** Opening Material provided block **

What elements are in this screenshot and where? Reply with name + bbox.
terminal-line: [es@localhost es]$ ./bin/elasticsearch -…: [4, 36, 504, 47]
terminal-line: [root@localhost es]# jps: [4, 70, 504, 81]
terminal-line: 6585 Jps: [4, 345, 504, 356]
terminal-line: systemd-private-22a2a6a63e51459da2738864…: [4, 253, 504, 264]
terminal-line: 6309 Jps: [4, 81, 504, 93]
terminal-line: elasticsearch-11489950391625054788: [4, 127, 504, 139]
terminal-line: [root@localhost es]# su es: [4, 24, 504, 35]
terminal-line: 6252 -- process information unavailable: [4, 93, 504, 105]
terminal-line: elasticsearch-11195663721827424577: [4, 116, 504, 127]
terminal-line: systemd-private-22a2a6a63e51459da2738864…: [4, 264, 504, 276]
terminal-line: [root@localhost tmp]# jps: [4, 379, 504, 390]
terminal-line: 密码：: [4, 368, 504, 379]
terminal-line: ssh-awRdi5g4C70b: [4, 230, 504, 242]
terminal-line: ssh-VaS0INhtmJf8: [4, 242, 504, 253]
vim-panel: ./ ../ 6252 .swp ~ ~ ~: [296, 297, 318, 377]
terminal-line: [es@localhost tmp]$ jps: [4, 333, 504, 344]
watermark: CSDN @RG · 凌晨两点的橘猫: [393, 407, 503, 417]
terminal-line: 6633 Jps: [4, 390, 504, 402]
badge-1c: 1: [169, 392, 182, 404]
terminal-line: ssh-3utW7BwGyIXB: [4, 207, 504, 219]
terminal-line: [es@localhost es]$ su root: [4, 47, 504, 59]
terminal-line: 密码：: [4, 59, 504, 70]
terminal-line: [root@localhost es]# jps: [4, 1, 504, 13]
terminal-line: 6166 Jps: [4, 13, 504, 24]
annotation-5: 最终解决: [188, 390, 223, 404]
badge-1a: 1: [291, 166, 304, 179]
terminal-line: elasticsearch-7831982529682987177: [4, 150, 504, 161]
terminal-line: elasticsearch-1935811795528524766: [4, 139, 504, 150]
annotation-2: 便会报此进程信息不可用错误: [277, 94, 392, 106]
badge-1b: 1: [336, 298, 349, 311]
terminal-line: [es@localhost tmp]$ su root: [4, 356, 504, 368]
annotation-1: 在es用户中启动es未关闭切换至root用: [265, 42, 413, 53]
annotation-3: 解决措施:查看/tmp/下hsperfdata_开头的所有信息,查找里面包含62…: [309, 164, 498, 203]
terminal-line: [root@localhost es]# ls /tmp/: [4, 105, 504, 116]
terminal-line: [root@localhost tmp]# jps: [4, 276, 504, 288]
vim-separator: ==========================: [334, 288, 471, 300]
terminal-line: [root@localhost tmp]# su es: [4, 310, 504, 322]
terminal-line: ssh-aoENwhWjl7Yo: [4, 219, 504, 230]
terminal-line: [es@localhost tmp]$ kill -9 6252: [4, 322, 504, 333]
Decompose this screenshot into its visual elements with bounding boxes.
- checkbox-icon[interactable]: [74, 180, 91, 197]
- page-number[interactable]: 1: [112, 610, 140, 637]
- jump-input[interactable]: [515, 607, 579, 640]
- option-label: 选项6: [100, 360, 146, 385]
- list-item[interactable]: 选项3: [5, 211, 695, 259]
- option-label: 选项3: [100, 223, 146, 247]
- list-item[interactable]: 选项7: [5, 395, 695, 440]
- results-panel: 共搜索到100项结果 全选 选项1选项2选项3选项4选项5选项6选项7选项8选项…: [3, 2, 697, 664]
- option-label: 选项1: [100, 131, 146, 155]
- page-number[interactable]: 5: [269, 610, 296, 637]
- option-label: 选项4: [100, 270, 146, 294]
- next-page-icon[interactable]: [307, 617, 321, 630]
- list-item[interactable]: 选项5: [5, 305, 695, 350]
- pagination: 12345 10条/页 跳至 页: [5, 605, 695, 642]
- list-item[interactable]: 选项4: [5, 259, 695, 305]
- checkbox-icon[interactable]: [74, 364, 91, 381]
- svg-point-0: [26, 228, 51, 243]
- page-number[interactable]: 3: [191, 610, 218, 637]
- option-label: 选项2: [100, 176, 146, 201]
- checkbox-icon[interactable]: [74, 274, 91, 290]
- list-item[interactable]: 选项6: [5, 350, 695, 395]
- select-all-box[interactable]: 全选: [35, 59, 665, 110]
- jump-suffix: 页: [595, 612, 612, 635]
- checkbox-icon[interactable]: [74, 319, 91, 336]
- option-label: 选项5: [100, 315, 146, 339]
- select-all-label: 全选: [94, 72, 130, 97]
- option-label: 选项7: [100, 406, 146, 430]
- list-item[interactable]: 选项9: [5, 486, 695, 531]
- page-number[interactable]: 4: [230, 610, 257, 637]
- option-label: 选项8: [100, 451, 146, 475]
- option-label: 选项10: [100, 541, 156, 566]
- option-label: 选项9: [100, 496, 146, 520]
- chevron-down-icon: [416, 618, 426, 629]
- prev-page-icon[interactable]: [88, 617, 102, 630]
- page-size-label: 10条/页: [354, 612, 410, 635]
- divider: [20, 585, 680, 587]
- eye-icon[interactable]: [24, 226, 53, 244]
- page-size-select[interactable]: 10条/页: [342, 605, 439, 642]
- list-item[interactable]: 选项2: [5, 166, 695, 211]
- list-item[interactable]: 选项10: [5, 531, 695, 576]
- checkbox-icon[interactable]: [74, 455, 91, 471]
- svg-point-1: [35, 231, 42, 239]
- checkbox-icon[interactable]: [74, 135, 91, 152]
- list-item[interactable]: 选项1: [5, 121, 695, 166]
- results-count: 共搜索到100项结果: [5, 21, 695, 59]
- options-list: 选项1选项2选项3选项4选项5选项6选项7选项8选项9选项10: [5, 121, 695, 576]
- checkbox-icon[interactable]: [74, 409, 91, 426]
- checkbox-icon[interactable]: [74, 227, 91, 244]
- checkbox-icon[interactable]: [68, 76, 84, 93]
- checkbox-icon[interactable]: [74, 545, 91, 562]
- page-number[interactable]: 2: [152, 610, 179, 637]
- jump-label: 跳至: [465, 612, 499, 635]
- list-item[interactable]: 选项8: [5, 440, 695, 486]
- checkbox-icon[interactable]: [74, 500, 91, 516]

** Closing Material provided block **

Brief: All the entries should be output exactly as given.

Solution for this task:
What elements are in this screenshot and where? Reply with name + bbox.
terminal-line: [es@localhost es]$ ./bin/elasticsearch -…: [4, 36, 504, 47]
terminal-line: [root@localhost es]# jps: [4, 70, 504, 81]
terminal-line: 6585 Jps: [4, 345, 504, 356]
terminal-line: systemd-private-22a2a6a63e51459da2738864…: [4, 253, 504, 264]
terminal-line: 6309 Jps: [4, 81, 504, 93]
terminal-line: elasticsearch-11489950391625054788: [4, 127, 504, 139]
terminal-line: [root@localhost es]# su es: [4, 24, 504, 35]
terminal-line: 6252 -- process information unavailable: [4, 93, 504, 105]
terminal-line: elasticsearch-11195663721827424577: [4, 116, 504, 127]
terminal-line: systemd-private-22a2a6a63e51459da2738864…: [4, 264, 504, 276]
terminal-line: [root@localhost tmp]# jps: [4, 379, 504, 390]
terminal-line: 密码：: [4, 368, 504, 379]
terminal-line: ssh-awRdi5g4C70b: [4, 230, 504, 242]
terminal-line: ssh-VaS0INhtmJf8: [4, 242, 504, 253]
vim-panel: ./ ../ 6252 .swp ~ ~ ~: [296, 297, 318, 377]
terminal-line: [es@localhost tmp]$ jps: [4, 333, 504, 344]
watermark: CSDN @RG · 凌晨两点的橘猫: [393, 407, 503, 417]
terminal-line: 6633 Jps: [4, 390, 504, 402]
badge-1c: 1: [169, 392, 182, 404]
terminal-line: ssh-3utW7BwGyIXB: [4, 207, 504, 219]
terminal-line: [es@localhost es]$ su root: [4, 47, 504, 59]
terminal-line: 密码：: [4, 59, 504, 70]
terminal-line: [root@localhost es]# jps: [4, 1, 504, 13]
terminal-line: 6166 Jps: [4, 13, 504, 24]
annotation-5: 最终解决: [188, 390, 223, 404]
badge-1a: 1: [291, 166, 304, 179]
terminal-line: elasticsearch-7831982529682987177: [4, 150, 504, 161]
terminal-line: elasticsearch-1935811795528524766: [4, 139, 504, 150]
annotation-2: 便会报此进程信息不可用错误: [277, 94, 392, 106]
badge-1b: 1: [336, 298, 349, 311]
terminal-line: [es@localhost tmp]$ su root: [4, 356, 504, 368]
annotation-1: 在es用户中启动es未关闭切换至root用: [265, 42, 413, 53]
annotation-3: 解决措施:查看/tmp/下hsperfdata_开头的所有信息,查找里面包含62…: [309, 164, 498, 203]
terminal-line: [root@localhost es]# ls /tmp/: [4, 105, 504, 116]
terminal-line: [root@localhost tmp]# jps: [4, 276, 504, 288]
vim-separator: ==========================: [334, 288, 471, 300]
terminal-line: [root@localhost tmp]# su es: [4, 310, 504, 322]
terminal-line: ssh-aoENwhWjl7Yo: [4, 219, 504, 230]
terminal-line: [es@localhost tmp]$ kill -9 6252: [4, 322, 504, 333]
Decompose this screenshot into its visual elements with bounding boxes.
- checkbox-icon[interactable]: [74, 180, 91, 197]
- page-number[interactable]: 1: [112, 610, 140, 637]
- jump-input[interactable]: [515, 607, 579, 640]
- option-label: 选项6: [100, 360, 146, 385]
- list-item[interactable]: 选项3: [5, 211, 695, 259]
- option-label: 选项3: [100, 223, 146, 247]
- list-item[interactable]: 选项7: [5, 395, 695, 440]
- results-panel: 共搜索到100项结果 全选 选项1选项2选项3选项4选项5选项6选项7选项8选项…: [3, 2, 697, 664]
- option-label: 选项1: [100, 131, 146, 155]
- page-number[interactable]: 5: [269, 610, 296, 637]
- option-label: 选项4: [100, 270, 146, 294]
- next-page-icon[interactable]: [307, 617, 321, 630]
- list-item[interactable]: 选项5: [5, 305, 695, 350]
- pagination: 12345 10条/页 跳至 页: [5, 605, 695, 642]
- list-item[interactable]: 选项4: [5, 259, 695, 305]
- checkbox-icon[interactable]: [74, 364, 91, 381]
- svg-point-0: [26, 228, 51, 243]
- page-number[interactable]: 3: [191, 610, 218, 637]
- option-label: 选项2: [100, 176, 146, 201]
- checkbox-icon[interactable]: [74, 274, 91, 290]
- list-item[interactable]: 选项6: [5, 350, 695, 395]
- select-all-box[interactable]: 全选: [35, 59, 665, 110]
- jump-suffix: 页: [595, 612, 612, 635]
- checkbox-icon[interactable]: [74, 319, 91, 336]
- option-label: 选项5: [100, 315, 146, 339]
- select-all-label: 全选: [94, 72, 130, 97]
- option-label: 选项7: [100, 406, 146, 430]
- list-item[interactable]: 选项9: [5, 486, 695, 531]
- page-number[interactable]: 4: [230, 610, 257, 637]
- option-label: 选项8: [100, 451, 146, 475]
- option-label: 选项10: [100, 541, 156, 566]
- option-label: 选项9: [100, 496, 146, 520]
- chevron-down-icon: [416, 618, 426, 629]
- prev-page-icon[interactable]: [88, 617, 102, 630]
- page-size-label: 10条/页: [354, 612, 410, 635]
- divider: [20, 585, 680, 587]
- eye-icon[interactable]: [24, 226, 53, 244]
- page-size-select[interactable]: 10条/页: [342, 605, 439, 642]
- list-item[interactable]: 选项2: [5, 166, 695, 211]
- list-item[interactable]: 选项10: [5, 531, 695, 576]
- checkbox-icon[interactable]: [74, 455, 91, 471]
- svg-point-1: [35, 231, 42, 239]
- checkbox-icon[interactable]: [74, 135, 91, 152]
- list-item[interactable]: 选项1: [5, 121, 695, 166]
- results-count: 共搜索到100项结果: [5, 21, 695, 59]
- options-list: 选项1选项2选项3选项4选项5选项6选项7选项8选项9选项10: [5, 121, 695, 576]
- checkbox-icon[interactable]: [74, 409, 91, 426]
- checkbox-icon[interactable]: [74, 227, 91, 244]
- checkbox-icon[interactable]: [68, 76, 84, 93]
- checkbox-icon[interactable]: [74, 545, 91, 562]
- page-number[interactable]: 2: [152, 610, 179, 637]
- jump-label: 跳至: [465, 612, 499, 635]
- list-item[interactable]: 选项8: [5, 440, 695, 486]
- checkbox-icon[interactable]: [74, 500, 91, 516]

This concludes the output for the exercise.